● **Records from a data source**:
..............................

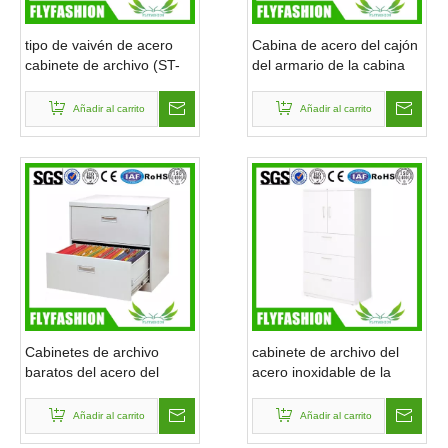
tipo de vaivén de acero
Cabina de acero del cajón
cabinete de archivo (ST-
del armario de la cabina
17) de 3 puertas
de las puertas movibles de
los muebles 3 con las
Añadir al carrito
Añadir al carrito
ruedas (ST-12)
Cabinetes de archivo
cabinete de archivo del
baratos del acero del
acero inoxidable de la
armario de la oficina
cabina de almacenaje de
la oficina (ST-06)
Añadir al carrito
Añadir al carrito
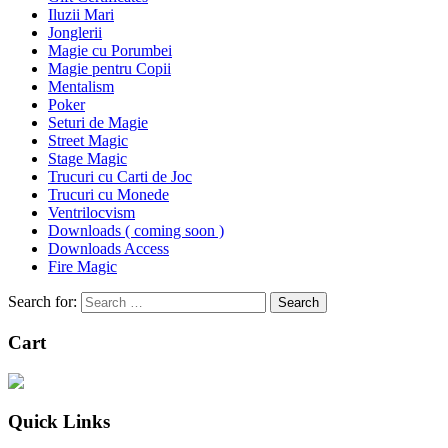
Iluzii Mari
Jonglerii
Magie cu Porumbei
Magie pentru Copii
Mentalism
Poker
Seturi de Magie
Street Magic
Stage Magic
Trucuri cu Carti de Joc
Trucuri cu Monede
Ventrilocvism
Downloads ( coming soon )
Downloads Access
Fire Magic
Search for:
Cart
Quick Links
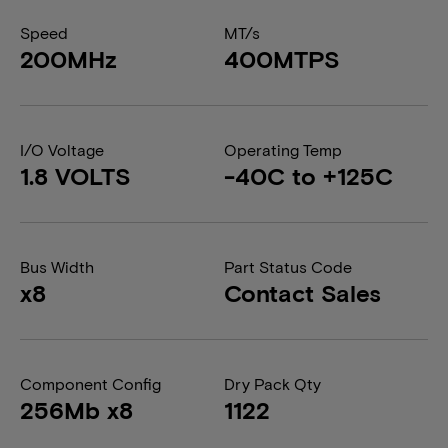
Speed
MT/s
200MHz
400MTPS
I/O Voltage
Operating Temp
1.8 VOLTS
-40C to +125C
Bus Width
Part Status Code
x8
Contact Sales
Component Config
Dry Pack Qty
256Mb x8
1122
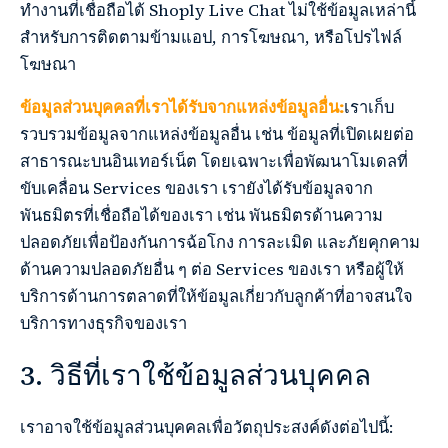
ทำงานที่เชื่อถือได้ Shoply Live Chat ไม่ใช้ข้อมูลเหล่านี้
สำหรับการติดตามข้ามแอป, การโฆษณา, หรือโปรไฟล์
โฆษณา
ข้อมูลส่วนบุคคลที่เราได้รับจากแหล่งข้อมูลอื่น:
เราเก็บ
รวบรวมข้อมูลจากแหล่งข้อมูลอื่น เช่น ข้อมูลที่เปิดเผยต่อ
สาธารณะบนอินเทอร์เน็ต โดยเฉพาะเพื่อพัฒนาโมเดลที่
ขับเคลื่อน Services ของเรา เรายังได้รับข้อมูลจาก
พันธมิตรที่เชื่อถือได้ของเรา เช่น พันธมิตรด้านความ
ปลอดภัยเพื่อป้องกันการฉ้อโกง การละเมิด และภัยคุกคาม
ด้านความปลอดภัยอื่น ๆ ต่อ Services ของเรา หรือผู้ให้
บริการด้านการตลาดที่ให้ข้อมูลเกี่ยวกับลูกค้าที่อาจสนใจ
บริการทางธุรกิจของเรา
3. วิธีที่เราใช้ข้อมูลส่วนบุคคล
เราอาจใช้ข้อมูลส่วนบุคคลเพื่อวัตถุประสงค์ดังต่อไปนี้:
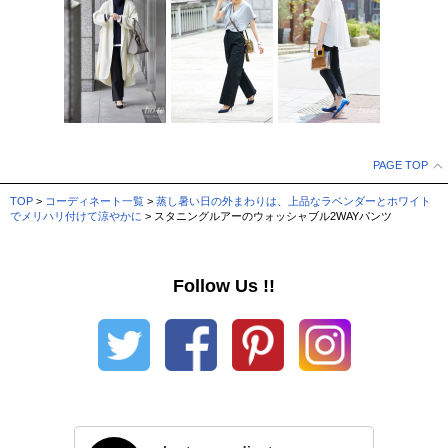
PAGE TOP
TOP
>
コーディネート一覧
>
蒸し暑い日の外まわりは、上品なラベンダーとホワイト
でメリハリ付けて涼やかに
> スタニングルアーのウォッシャブル2WAYパンツ
Follow Us !!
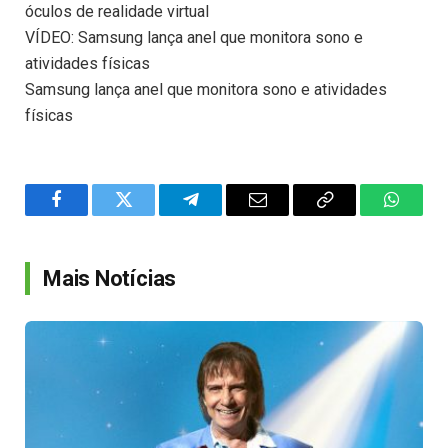
óculos de realidade virtual
VÍDEO: Samsung lança anel que monitora sono e
atividades físicas
Samsung lança anel que monitora sono e atividades
físicas
Facebook
Twitter
Telegram
Email
Copy
WhatsA
Link
Mais Notícias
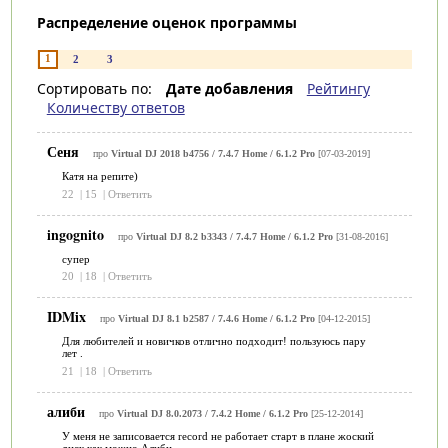
Распределение оценок программы
1
2
3
Сортировать по:
Дате добавления
Рейтингу
Количеству ответов
Сеня
про
Virtual DJ 2018 b4756 / 7.4.7 Home / 6.1.2 Pro
[07-03-2019]
Катя на репите)
22
|
15
|
Ответить
ingognito
про
Virtual DJ 8.2 b3343 / 7.4.7 Home / 6.1.2 Pro
[31-08-2016]
супер
20
|
18
|
Ответить
IDMix
про
Virtual DJ 8.1 b2587 / 7.4.6 Home / 6.1.2 Pro
[04-12-2015]
Для любителей и новичков отлично подходит! пользуюсь пару
лет .
21
|
18
|
Ответить
алиби
про
Virtual DJ 8.0.2073 / 7.4.2 Home / 6.1.2 Pro
[25-12-2014]
У меня не записовается record не работает старт в плане жоский
диск как можно Алиби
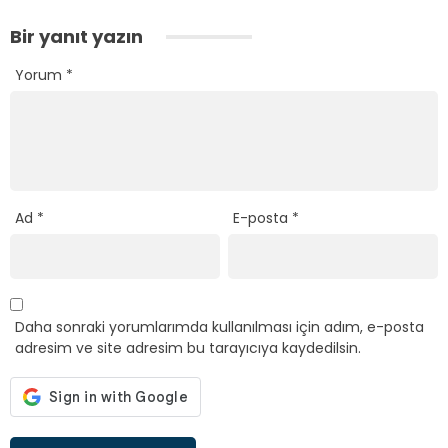
Bir yanıt yazın
Yorum
*
Ad
*
E-posta
*
Daha sonraki yorumlarımda kullanılması için adım, e-posta
adresim ve site adresim bu tarayıcıya kaydedilsin.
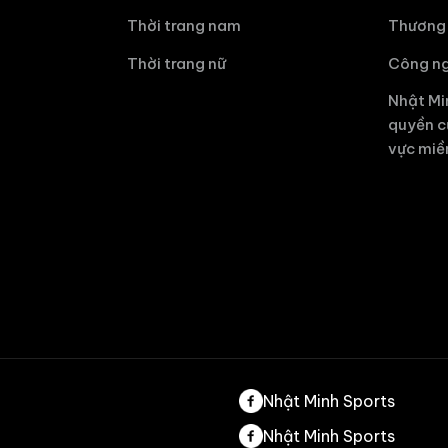
Thời trang nam
Thương 
Thời trang nữ
Công ng
Nhật Mi
quyền c
vực miề
Nhật Minh Sports
Nhật Minh Sports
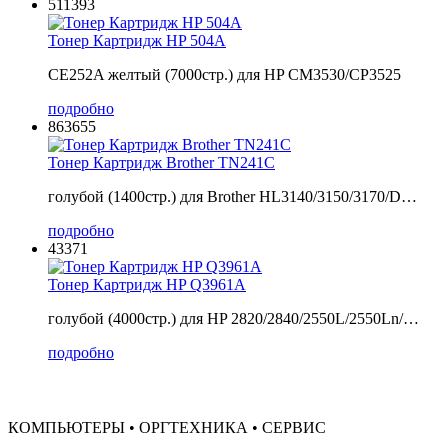
511393
Тонер Картридж HP 504A
CE252A желтый (7000стр.) для HP CM3530/CP3525
подробно
863655
Тонер Картридж Brother TN241C
голубой (1400стр.) для Brother HL3140/3150/3170/D…
подробно
43371
Тонер Картридж HP Q3961A
голубой (4000стр.) для HP 2820/2840/2550L/2550Ln/…
подробно
КОМПЬЮТЕРЫ • ОРГТЕХНИКА • СЕРВИС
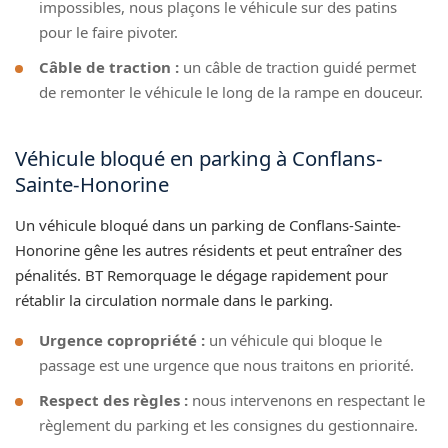
impossibles, nous plaçons le véhicule sur des patins
pour le faire pivoter.
Câble de traction :
un câble de traction guidé permet
de remonter le véhicule le long de la rampe en douceur.
Véhicule bloqué en parking à Conflans-
Sainte-Honorine
Un véhicule bloqué dans un parking de Conflans-Sainte-
Honorine gêne les autres résidents et peut entraîner des
pénalités. BT Remorquage le dégage rapidement pour
rétablir la circulation normale dans le parking.
Urgence copropriété :
un véhicule qui bloque le
passage est une urgence que nous traitons en priorité.
Respect des règles :
nous intervenons en respectant le
règlement du parking et les consignes du gestionnaire.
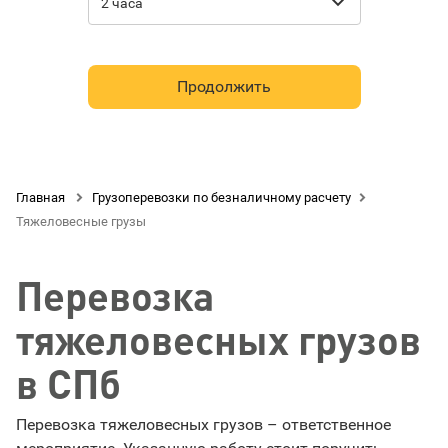

2 часа
Продолжить
Главная

Грузоперевозки по безналичному расчету

Тяжеловесные грузы
Перевозка
тяжеловесных грузов
в СПб
Перевозка тяжеловесных грузов – ответственное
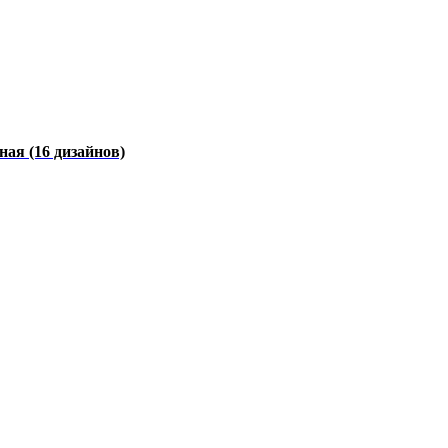
чная
(16 дизайнов)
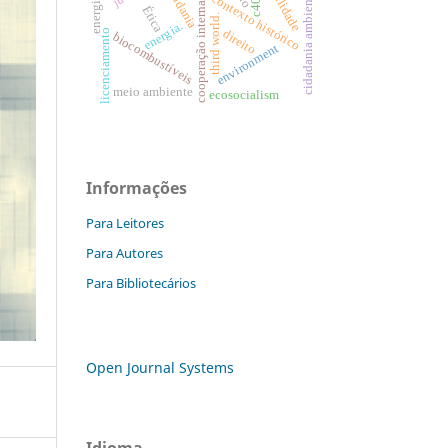
cooperação internacional
cidadania
cidadania ambiental.
contexto histórico
c40
Ética
third world.
energia.
direito
licenciamento
biocombustíveis
environment
meio ambiente
ecosocialism
Informações
Para Leitores
Para Autores
Para Bibliotecários
Open Journal Systems
Idioma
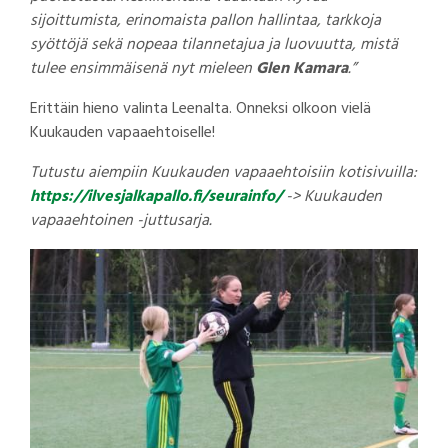
sijoittumista, erinomaista pallon hallintaa, tarkkoja
syöttöjä sekä nopeaa tilannetajua ja luovuutta, mistä
tulee ensimmäisenä nyt mieleen
Glen Kamara
.”
Erittäin hieno valinta Leenalta. Onneksi olkoon vielä
Kuukauden vapaaehtoiselle!
Tutustu aiempiin Kuukauden vapaaehtoisiin kotisivuilla:
https://ilvesjalkapallo.fi/seurainfo/
-> Kuukauden
vapaaehtoinen -juttusarja.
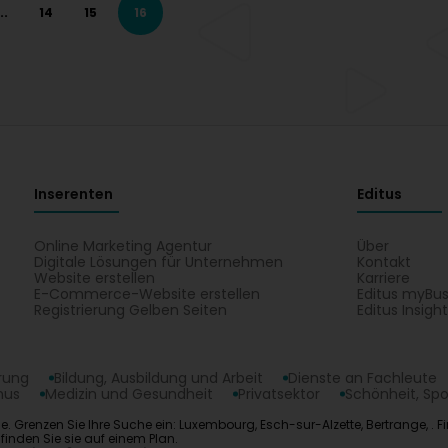
..
14
15
16
Inserenten
Editus
Online Marketing Agentur
Über
Digitale Lösungen für Unternehmen
Kontakt
Website erstellen
Karriere
E-Commerce-Website erstellen
Editus myBus
Registrierung Gelben Seiten
Editus Insigh
erung
Bildung, Ausbildung und Arbeit
Dienste an Fachleute
mus
Medizin und Gesundheit
Privatsektor
Schönheit, Spo
Energie. Grenzen Sie Ihre Suche ein: Luxembourg, Esch-sur-Alzette, Bertrang
inden Sie sie auf einem Plan.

..............................

● **WHAT YOU HAVE TO DO**: Every record is to be repeated exactly, and no picture is carried over.

● **THE ANSWER**:
tipo de vaivén de acero
Cabina de acero del cajón
cabinete de archivo (ST-
del armario de la cabina
17) de 3 puertas
de las puertas movibles de
los muebles 3 con las
Añadir al carrito
Añadir al carrito
ruedas (ST-12)
Cabinetes de archivo
cabinete de archivo del
baratos del acero del
acero inoxidable de la
armario de la oficina
cabina de almacenaje de
la oficina (ST-06)
Añadir al carrito
Añadir al carrito
Iluzii Mari
Jonglerii
Magie cu Porumbei
Magie pentru Copii
Mentalism
Poker
Seturi de Magie
Street Magic
Stage Magic
Trucuri cu Carti de Joc
Trucuri cu Monede
Ventrilocvism
Downloads ( coming soon )
Downloads Access
Fire Magic
Search for:
Cart
Quick Links
Speed
MT/s
200MHz
400MTPS
I/O Voltage
Operating Temp
1.8 VOLTS
-40C to +125C
Bus Width
Part Status Code
x8
Contact Sales
Component Config
Dry Pack Qty
256Mb x8
1122
ทำงานที่เชื่อถือได้ Shoply Live Chat ไม่ใช้ข้อมูลเหล่านี้
สำหรับการติดตามข้ามแอป, การโฆษณา, หรือโปรไฟล์
โฆษณา
ข้อมูลส่วนบุคคลที่เราได้รับจากแหล่งข้อมูลอื่น:
เราเก็บ
รวบรวมข้อมูลจากแหล่งข้อมูลอื่น เช่น ข้อมูลที่เปิดเผยต่อ
สาธารณะบนอินเทอร์เน็ต โดยเฉพาะเพื่อพัฒนาโมเดลที่
ขับเคลื่อน Services ของเรา เรายังได้รับข้อมูลจาก
พันธมิตรที่เชื่อถือได้ของเรา เช่น พันธมิตรด้านความ
ปลอดภัยเพื่อป้องกันการฉ้อโกง การละเมิด และภัยคุกคาม
ด้านความปลอดภัยอื่น ๆ ต่อ Services ของเรา หรือผู้ให้
บริการด้านการตลาดที่ให้ข้อมูลเกี่ยวกับลูกค้าที่อาจสนใจ
บริการทางธุรกิจของเรา
3. วิธีที่เราใช้ข้อมูลส่วนบุคคล
เราอาจใช้ข้อมูลส่วนบุคคลเพื่อวัตถุประสงค์ดังต่อไปนี้:
PAGE TOP
TOP
>
コーディネート一覧
>
蒸し暑い日の外まわりは、上品なラベンダーとホワイト
でメリハリ付けて涼やかに
> スタニングルアーのウォッシャブル2WAYパンツ
Follow Us !!
óculos de realidade virtual
VÍDEO: Samsung lança anel que monitora sono e
atividades físicas
Samsung lança anel que monitora sono e atividades
físicas
Facebook
Twitter
Telegram
Email
Copy
WhatsA
Link
Mais Notícias
Распределение оценок программы
1
2
3
Сортировать по:
Дате добавления
Рейтингу
Количеству ответов
Сеня
про
Virtual DJ 2018 b4756 / 7.4.7 Home / 6.1.2 Pro
[07-03-2019]
Катя на репите)
22
|
15
|
Ответить
ingognito
про
Virtual DJ 8.2 b3343 / 7.4.7 Home / 6.1.2 Pro
[31-08-2016]
супер
20
|
18
|
Ответить
IDMix
про
Virtual DJ 8.1 b2587 / 7.4.6 Home / 6.1.2 Pro
[04-12-2015]
Для любителей и новичков отлично подходит! пользуюсь пару
лет .
21
|
18
|
Ответить
алиби
про
Virtual DJ 8.0.2073 / 7.4.2 Home / 6.1.2 Pro
[25-12-2014]
У меня не записовается record не работает старт в плане жоский
диск как можно Алиби
Bir yanıt yazın
Yorum
*
Ad
*
E-posta
*
Daha sonraki yorumlarımda kullanılması için adım, e-posta
adresim ve site adresim bu tarayıcıya kaydedilsin.
Thời trang nam
Thương 
Thời trang nữ
Công ng
Nhật Mi
quyền c
vực miề
Nhật Minh Sports
Nhật Minh Sports
511393
Тонер Картридж HP 504A
CE252A желтый (7000стр.) для HP CM3530/CP3525
подробно
863655
Тонер Картридж Brother TN241C
голубой (1400стр.) для Brother HL3140/3150/3170/D…
подробно
43371
Тонер Картридж HP Q3961A
голубой (4000стр.) для HP 2820/2840/2550L/2550Ln/…
подробно
КОМПЬЮТЕРЫ • ОРГТЕХНИКА • СЕРВИС
impossibles, nous plaçons le véhicule sur des patins
pour le faire pivoter.
Câble de traction :
un câble de traction guidé permet
de remonter le véhicule le long de la rampe en douceur.
Véhicule bloqué en parking à Conflans-
Sainte-Honorine
Un véhicule bloqué dans un parking de Conflans-Sainte-
Honorine gêne les autres résidents et peut entraîner des
pénalités. BT Remorquage le dégage rapidement pour
rétablir la circulation normale dans le parking.
Urgence copropriété :
un véhicule qui bloque le
passage est une urgence que nous traitons en priorité.
Respect des règles :
nous intervenons en respectant le
règlement du parking et les consignes du gestionnaire.

2 часа
Продолжить
Главная

Грузоперевозки по безналичному расчету

Тяжеловесные грузы
Перевозка
тяжеловесных грузов
в СПб
Перевозка тяжеловесных грузов – ответственное
чная
(16 дизайнов)
cooperação internacional
cidadania
cidadania ambiental.
contexto histórico
c40
Ética
third world.
energia.
direito
licenciamento
biocombustíveis
environment
meio ambiente
ecosocialism
Informações
Para Leitores
Para Autores
Para Bibliotecários
Open Journal Systems
Idioma
sijoittumista, erinomaista pallon hallintaa, tarkkoja
syöttöjä sekä nopeaa tilannetajua ja luovuutta, mistä
tulee ensimmäisenä nyt mieleen
Glen Kamara
.”
Erittäin hieno valinta Leenalta. Onneksi olkoon vielä
Kuukauden vapaaehtoiselle!
Tutustu aiempiin Kuukauden vapaaehtoisiin kotisivuilla:
https://ilvesjalkapallo.fi/seurainfo/
-> Kuukauden
vapaaehtoinen -juttusarja.
..
14
15
16
Inserenten
Editus
Online Marketing Agentur
Über
Digitale Lösungen für Unternehmen
Kontakt
Website erstellen
Karriere
E-Commerce-Website erstellen
Editus myBus
Registrierung Gelben Seiten
Editus Insigh
erung
Bildung, Ausbildung und Arbeit
Dienste an Fachleute
mus
Medizin und Gesundheit
Privatsektor
Schönheit, Spo
Energie. Grenzen Sie Ihre Suche ein: Luxembourg, Esch-sur-Alzette, Bertrang
inden Sie sie auf einem Plan.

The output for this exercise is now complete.